Builds a structured "atlas" of the Hugging Face model ecosystem by recovering the implicit fine-tuning DAG that connects foundation models to their descendants. Demonstrates concrete applications: predicting model attributes, recovering fine-tuning structure even when undocumented, and surfacing the evolutionary structure of public model hubs. A model-lake-style approach applied to today's largest public model repository.
arXiv2025
HuggingR4: A Progressive Reasoning Framework for Discovering Optimal Model Companions
(see arXiv listing for authors)
Recasts model selection as an iterative reasoning process — Reasoning, Retrieval, Refinement, Reflection — rather than one-shot retrieval. Targets the 2M+ model setting of Hugging Face explicitly, where putting full descriptions into prompts is infeasible. Mirrors the agentic shift now happening in text-to-SQL schema linking.
arXiv2025
ML-Asset Management: Curation, Discovery, and Utilization
(see arXiv listing for authors)
A broader framing covering not just models but the full bundle of curated ML assets — models, datasets, prompts, agents. Useful for situating model search within the wider problem of asset discovery in the LLM era.
06 — Empirical Studies

Empirical Studies of Model Hubs

Hugging Face is, in effect, the world's largest model lake. Empirical studies of how it's used, named, and reused are the most direct evidence we have for what a working model lake actually looks like — and where it breaks.

ICSE2023Background
An Empirical Study of Pre-Trained Model Reuse in the Hugging Face Deep Learning Model Registry
W. Jiang, N. Synovic, M. Hyatt, T. R. Schorlemmer, R. Sethi, Y.-H. Lu, G. K. Thiruvathukal, J. C. Davis
A foundational empirical analysis of how the Hugging Face model hub is actually used: how models are named, packaged, reused, and forked.
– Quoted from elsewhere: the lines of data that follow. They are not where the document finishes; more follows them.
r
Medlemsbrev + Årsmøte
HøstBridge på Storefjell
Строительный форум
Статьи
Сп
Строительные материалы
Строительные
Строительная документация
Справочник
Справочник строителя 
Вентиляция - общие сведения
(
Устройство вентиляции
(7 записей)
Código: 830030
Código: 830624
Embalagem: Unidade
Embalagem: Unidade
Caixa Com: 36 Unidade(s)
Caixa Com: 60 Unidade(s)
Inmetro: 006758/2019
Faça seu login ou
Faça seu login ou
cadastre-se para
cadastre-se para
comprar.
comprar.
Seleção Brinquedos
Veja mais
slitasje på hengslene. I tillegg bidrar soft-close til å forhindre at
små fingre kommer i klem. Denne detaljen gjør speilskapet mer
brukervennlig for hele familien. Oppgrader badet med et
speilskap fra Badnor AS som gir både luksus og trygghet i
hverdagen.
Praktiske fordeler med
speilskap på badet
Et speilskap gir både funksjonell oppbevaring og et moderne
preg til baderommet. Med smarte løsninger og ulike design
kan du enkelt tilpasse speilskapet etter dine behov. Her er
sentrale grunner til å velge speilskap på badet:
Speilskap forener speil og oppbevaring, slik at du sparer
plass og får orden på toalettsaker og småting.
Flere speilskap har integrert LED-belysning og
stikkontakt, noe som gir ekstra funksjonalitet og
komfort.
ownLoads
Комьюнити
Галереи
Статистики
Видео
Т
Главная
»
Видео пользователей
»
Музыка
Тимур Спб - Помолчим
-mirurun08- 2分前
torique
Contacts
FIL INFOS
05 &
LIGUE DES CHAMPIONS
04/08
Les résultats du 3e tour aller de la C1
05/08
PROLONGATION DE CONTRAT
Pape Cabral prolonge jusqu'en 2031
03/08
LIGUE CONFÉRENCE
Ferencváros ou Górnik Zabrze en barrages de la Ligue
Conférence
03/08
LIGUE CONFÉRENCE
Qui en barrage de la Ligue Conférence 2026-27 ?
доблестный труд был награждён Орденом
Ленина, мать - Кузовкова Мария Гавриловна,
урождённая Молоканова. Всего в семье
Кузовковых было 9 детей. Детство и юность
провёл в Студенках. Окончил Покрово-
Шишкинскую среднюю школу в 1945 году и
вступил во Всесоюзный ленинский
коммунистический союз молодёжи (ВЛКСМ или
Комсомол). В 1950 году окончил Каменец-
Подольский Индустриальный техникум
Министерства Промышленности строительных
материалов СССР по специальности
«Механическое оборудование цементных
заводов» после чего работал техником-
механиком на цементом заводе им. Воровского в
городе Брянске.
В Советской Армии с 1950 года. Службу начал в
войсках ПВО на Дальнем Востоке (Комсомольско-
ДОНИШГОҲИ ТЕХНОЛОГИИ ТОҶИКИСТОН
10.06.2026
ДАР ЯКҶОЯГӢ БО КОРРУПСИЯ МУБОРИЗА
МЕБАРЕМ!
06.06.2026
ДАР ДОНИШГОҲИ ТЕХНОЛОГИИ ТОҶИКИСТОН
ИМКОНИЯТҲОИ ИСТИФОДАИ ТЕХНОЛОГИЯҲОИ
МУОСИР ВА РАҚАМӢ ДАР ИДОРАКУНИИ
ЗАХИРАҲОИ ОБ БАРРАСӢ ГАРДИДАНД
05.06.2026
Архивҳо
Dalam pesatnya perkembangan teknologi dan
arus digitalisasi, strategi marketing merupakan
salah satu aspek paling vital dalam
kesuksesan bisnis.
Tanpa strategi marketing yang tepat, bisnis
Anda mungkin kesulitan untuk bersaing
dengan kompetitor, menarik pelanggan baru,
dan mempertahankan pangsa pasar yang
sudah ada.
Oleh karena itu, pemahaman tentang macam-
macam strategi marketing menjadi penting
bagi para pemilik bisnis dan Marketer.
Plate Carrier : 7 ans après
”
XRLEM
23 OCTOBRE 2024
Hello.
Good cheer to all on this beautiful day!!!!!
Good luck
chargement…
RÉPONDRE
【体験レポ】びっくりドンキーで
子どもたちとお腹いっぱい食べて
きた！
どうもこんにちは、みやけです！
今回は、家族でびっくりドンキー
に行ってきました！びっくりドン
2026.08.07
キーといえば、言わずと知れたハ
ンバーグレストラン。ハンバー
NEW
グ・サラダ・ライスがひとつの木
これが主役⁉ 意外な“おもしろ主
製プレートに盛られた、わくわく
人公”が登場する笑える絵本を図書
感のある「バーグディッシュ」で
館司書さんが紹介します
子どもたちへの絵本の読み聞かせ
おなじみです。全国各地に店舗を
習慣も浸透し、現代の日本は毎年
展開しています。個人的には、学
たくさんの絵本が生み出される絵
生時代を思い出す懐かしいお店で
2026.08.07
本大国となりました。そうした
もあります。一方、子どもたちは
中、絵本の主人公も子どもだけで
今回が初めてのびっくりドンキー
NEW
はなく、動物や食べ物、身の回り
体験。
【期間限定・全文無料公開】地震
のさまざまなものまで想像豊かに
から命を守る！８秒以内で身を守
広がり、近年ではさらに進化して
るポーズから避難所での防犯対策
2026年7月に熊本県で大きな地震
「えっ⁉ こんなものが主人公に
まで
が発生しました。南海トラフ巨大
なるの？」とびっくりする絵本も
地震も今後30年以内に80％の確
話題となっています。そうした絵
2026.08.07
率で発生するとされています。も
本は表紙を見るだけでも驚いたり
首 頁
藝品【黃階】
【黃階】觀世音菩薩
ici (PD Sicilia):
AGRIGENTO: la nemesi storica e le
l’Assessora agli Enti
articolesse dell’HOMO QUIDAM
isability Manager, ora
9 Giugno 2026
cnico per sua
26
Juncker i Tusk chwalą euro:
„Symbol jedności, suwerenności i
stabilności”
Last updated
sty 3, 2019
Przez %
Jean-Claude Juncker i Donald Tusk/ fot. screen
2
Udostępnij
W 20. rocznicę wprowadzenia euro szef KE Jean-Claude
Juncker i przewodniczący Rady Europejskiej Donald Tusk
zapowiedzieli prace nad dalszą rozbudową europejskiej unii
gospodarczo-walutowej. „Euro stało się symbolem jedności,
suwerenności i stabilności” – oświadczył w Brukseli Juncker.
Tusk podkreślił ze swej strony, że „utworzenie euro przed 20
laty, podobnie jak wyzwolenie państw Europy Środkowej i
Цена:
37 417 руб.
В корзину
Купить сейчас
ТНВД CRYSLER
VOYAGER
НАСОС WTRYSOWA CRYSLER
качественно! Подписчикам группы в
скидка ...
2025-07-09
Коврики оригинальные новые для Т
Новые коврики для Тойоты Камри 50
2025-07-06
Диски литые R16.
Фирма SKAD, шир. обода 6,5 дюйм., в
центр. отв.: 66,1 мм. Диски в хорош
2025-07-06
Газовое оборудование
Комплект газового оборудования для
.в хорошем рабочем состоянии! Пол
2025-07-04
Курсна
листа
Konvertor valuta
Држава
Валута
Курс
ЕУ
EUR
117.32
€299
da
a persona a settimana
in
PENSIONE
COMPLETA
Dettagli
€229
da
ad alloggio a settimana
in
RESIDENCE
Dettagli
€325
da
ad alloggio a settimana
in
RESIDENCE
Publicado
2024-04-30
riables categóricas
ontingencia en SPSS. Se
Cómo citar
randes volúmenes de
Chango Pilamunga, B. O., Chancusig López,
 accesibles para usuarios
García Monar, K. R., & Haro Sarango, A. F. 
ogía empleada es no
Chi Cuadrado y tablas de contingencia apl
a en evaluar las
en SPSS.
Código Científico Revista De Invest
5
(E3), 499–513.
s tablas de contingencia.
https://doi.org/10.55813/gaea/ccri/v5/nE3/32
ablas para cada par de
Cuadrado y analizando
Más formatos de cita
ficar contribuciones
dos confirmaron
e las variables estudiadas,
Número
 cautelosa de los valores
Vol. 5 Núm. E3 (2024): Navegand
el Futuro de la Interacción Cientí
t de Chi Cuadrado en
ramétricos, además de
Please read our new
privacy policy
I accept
Documents the patterns and pathologies (inconsistent naming, missing documentation, broken dependencies) that any production model lake must contend with.
FSE2024Background
"I see models being a whole other thing": Naming Practices of Pre-Trained Models on Hugging Face
W. Jiang, et al.
A qualitative and empirical analysis of model naming practices on Hugging Face. Shows that names are inconsistent, sometimes misleading, and frequently inadequate as a basis for selection — a direct argument for the richer search and retrieval primitives that model lake research targets.